Freiheit – Man muss sie ständig aufs Neue ERKÄMPFEN

Freiheit.
Liberté – der erste der drei Grundwerte der französischen Revolution, die freilich weniger in Freiheit als in totalitäre Terrorherrschaft gemündet ist

Im Regierungsprogramm der CDU/CSU, unter dem Deutschland derzeit leidet, findet sich der Begriff der Freiheit 21 Mal (auf 76 Seiten), zumeist als Religionsfreiheit (sechs Mal), nicht einmal als INDIVIDUELLE Freiheit. Freiheit, die nicht als Wahlfreiheit (von Eltern), Barrierefreiheit (!sic) oder Pressefreiheit bestimmt ist, findet sich ausschließlich als Floskel in der folgenden Form:

“Wir müssen Flagge zeigen für Demokratie, Freiheit, Menschenrechte, Rechtsstaat und Europa. Über Parteigrenzen und parteipolitische Interessen hinweg. CDU und CSU sind dazu bereit.
[…]
Ein Europa der Freiheit, der Sicherheit und der Prosperität, die es – falls erforderlich – auch gemeinsam verteidigen kann.”

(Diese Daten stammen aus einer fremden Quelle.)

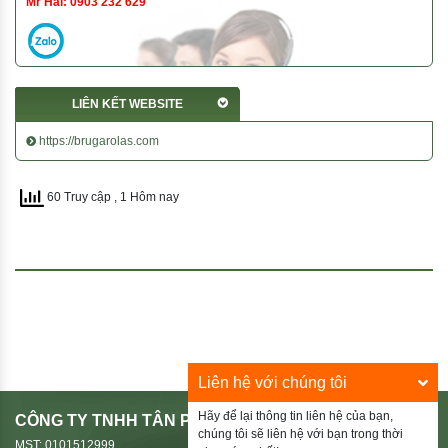
Mr Hải: 0903 232 629
LIÊN KẾT WEBSITE
https://brugarolas.com
60 Truy cập
, 1 Hôm nay
Liên hệ với chúng tôi
Hãy để lại thông tin liên hệ của bạn,
CÔNG TY TNHH TÂN PHÚ HIẾU
chúng tôi sẽ liên hệ với bạn trong thời
MST: 0101512999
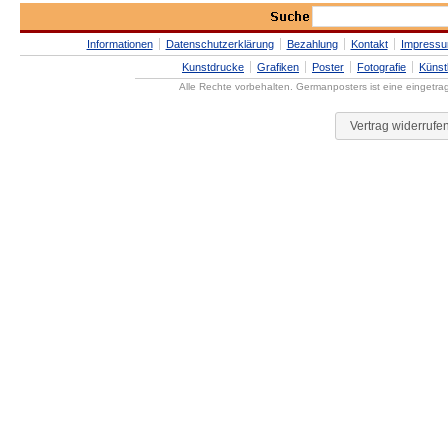
Informationen
Datenschutzerklärung
Bezahlung
Kontakt
Impress
Kunstdrucke
Grafiken
Poster
Fotografie
Künst
Alle Rechte vorbehalten. Germanposters ist eine eingetr
Vertrag widerrufe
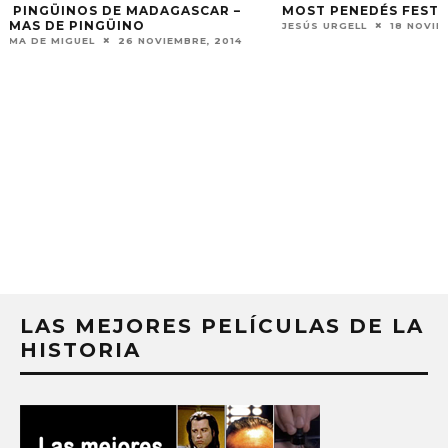
MOST PENEDÉS FESTIVAL 2014 – DÍA 10
JESÚS URGELL
18 NOVIEMBRE, 2014
LOS ESTRENOS M
2014 – PARTE V
JUANMA DE MIGUEL
LAS MEJORES PELÍCULAS DE LA
HISTORIA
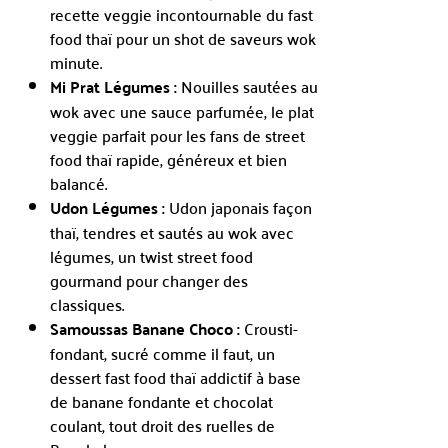
recette veggie incontournable du fast
food thaï pour un shot de saveurs wok
minute.
Mi Prat Légumes :
Nouilles sautées au
wok avec une sauce parfumée, le plat
veggie parfait pour les fans de street
food thaï rapide, généreux et bien
balancé.
Udon Légumes :
Udon japonais façon
thaï, tendres et sautés au wok avec
légumes, un twist street food
gourmand pour changer des
classiques.
Samoussas Banane Choco :
Crousti-
fondant, sucré comme il faut, un
dessert fast food thaï addictif à base
de banane fondante et chocolat
coulant, tout droit des ruelles de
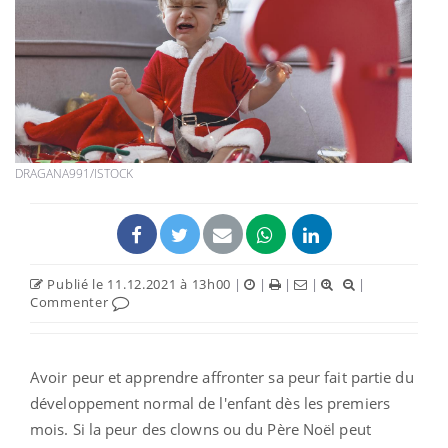
DRAGANA991/ISTOCK
Publié le 11.12.2021 à 13h00
|
|
|
|
|
Commenter
Avoir peur et apprendre affronter sa peur fait partie du
développement normal de l'enfant dès les premiers
mois. Si la peur des clowns ou du Père Noël peut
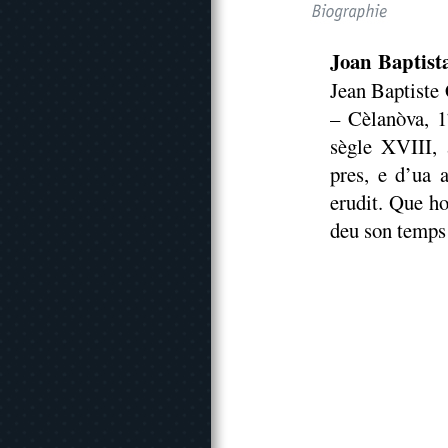
Joan Baptist
Jean Baptiste
– Cèlanòva, 1
sègle XVIII, 
pres, e d’ua 
erudit. Que ho
deu son temps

Die SPD bringt den Begriff der Freiheit auf den 116 Seiten ihres Regierungsprogramms immerhin 30 Mal unter. Abermals nur als bedingte Freiheit (als gewährtes Recht) oder als Floskel. Die SPD, als Medienkonzern, ist vornehmlich mit Informations- und Medienfreiheit (6 Nennungen) beschäftigt, selbst Meinungsfreiheit wird im Kontext von Medien diskutiert. Ansonsten gibt es Gebühren-, Barriere- (zweimal), Wahl- und Schulgeldfreiheit. Auch bei der SPD ist das Wissen um INDIVIDUELLE Freiheit nicht vorhanden. Nicht einmal dann, wenn von Grundfreiheiten die Rede ist: Was eigentlich die Aufzählung individueller Freiheitsrechte erwarten lässt, bezieht sich auf die Europäische Union und dort auf wirtschaftliche Freiheiten, die im freien Verkehr von Waren, Personen, Dienstleistungen und Kapital bestehen.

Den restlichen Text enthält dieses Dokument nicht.